Golpe contra Dilma e o PT pode ser tiro no peito dos próprios capitalistas

21/11/2014 03:54
"O Governo do Estado moderno é apenas um comitê para gerir os negócios comuns de toda a burguesia.” (Marx e Engels, no Manifesto Comunista, 1848)
Por Landim Neto     Foto: Agência Brasil

Está em pleno curso tentativa de golpe contra o governo do PT. Os mais tolerantes e sensatos se esgoelam pela volta da ditadura militar para garantir a democracia. Os mais democráticos e justos berram pelo impeachment, sob a alegação de que Dilma ganhou por diferença mínima de votos no segundo turno. E os mais sérios e transparentes, via ministro Gilmar Mendes, maquinam tramoias no TSE para impedir que a atual presidente seja reempossada.
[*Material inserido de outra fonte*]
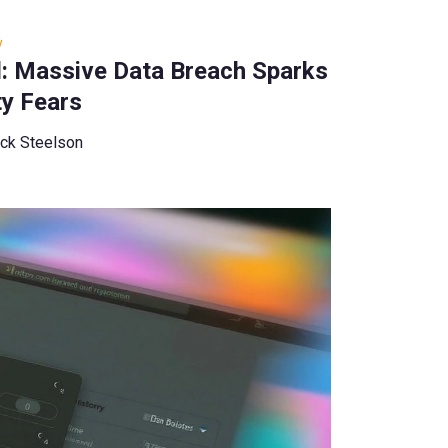
y
d: Massive Data Breach Sparks
ty Fears
ck Steelson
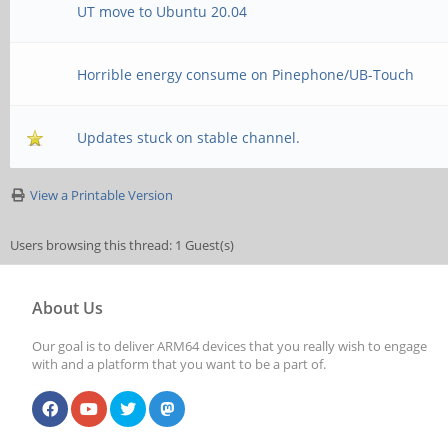
UT move to Ubuntu 20.04
Horrible energy consume on Pinephone/UB-Touch
Updates stuck on stable channel.
View a Printable Version
Users browsing this thread: 1 Guest(s)
About Us
Our goal is to deliver ARM64 devices that you really wish to engage
with and a platform that you want to be a part of.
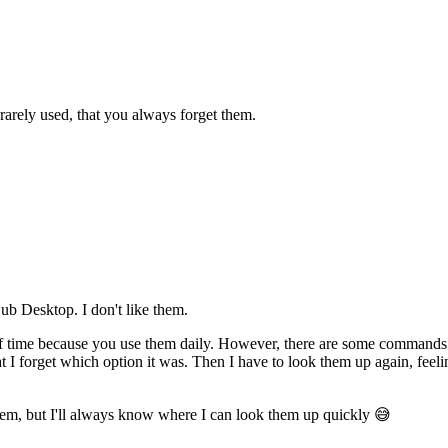
 rarely used, that you always forget them.
ub Desktop. I don't like them.
 time because you use them daily. However, there are some commands yo
 I forget which option it was. Then I have to look them up again, feelin
 them, but I'll always know where I can look them up quickly 😅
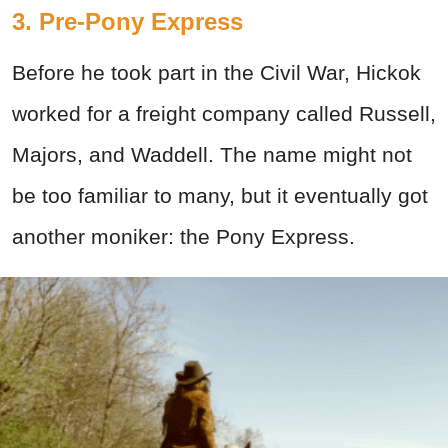
3. Pre-Pony Express
Before he took part in the Civil War, Hickok
worked for a freight company called Russell,
Majors, and Waddell. The name might not
be too familiar to many, but it eventually got
another moniker: the Pony Express.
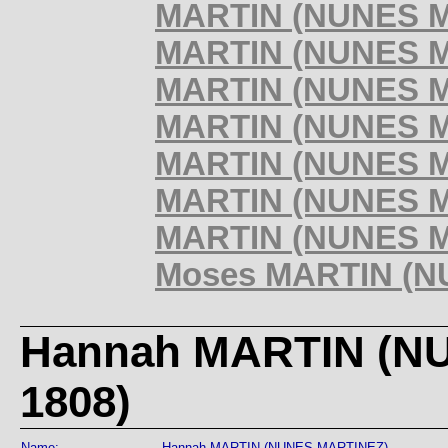
MARTIN (NUNES MA
MARTIN (NUNES MA
MARTIN (NUNES MA
MARTIN (NUNES MA
MARTIN (NUNES MA
MARTIN (NUNES MA
MARTIN (NUNES MA
Moses MARTIN (NU
Hannah MARTIN (NU
1808)
Name:
Hannah MARTIN (NUNES MARTINEZ)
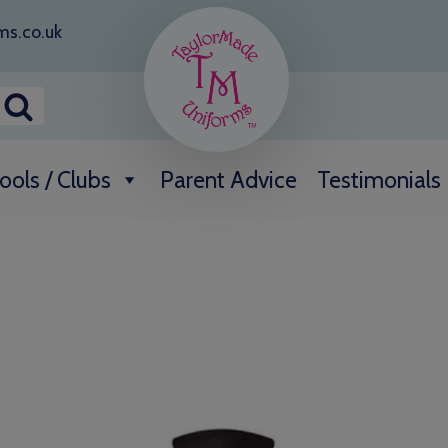
ms.co.uk
ools / Clubs
Parent Advice
Testimonials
Se efetivado, qualquer viés dessa natureza passa somente um atestado histórico de idiotice da burguesia, nacional ou estrangeira, algo que contraria até liberais de peso, como o ex-ministro Delfim Netto. E pode ser um tiro no peito dos próprios grandes capitalistas que por ventura estejam nos bastidores a incentivar o golpismo. Basta ver sem paixões alguns fatos.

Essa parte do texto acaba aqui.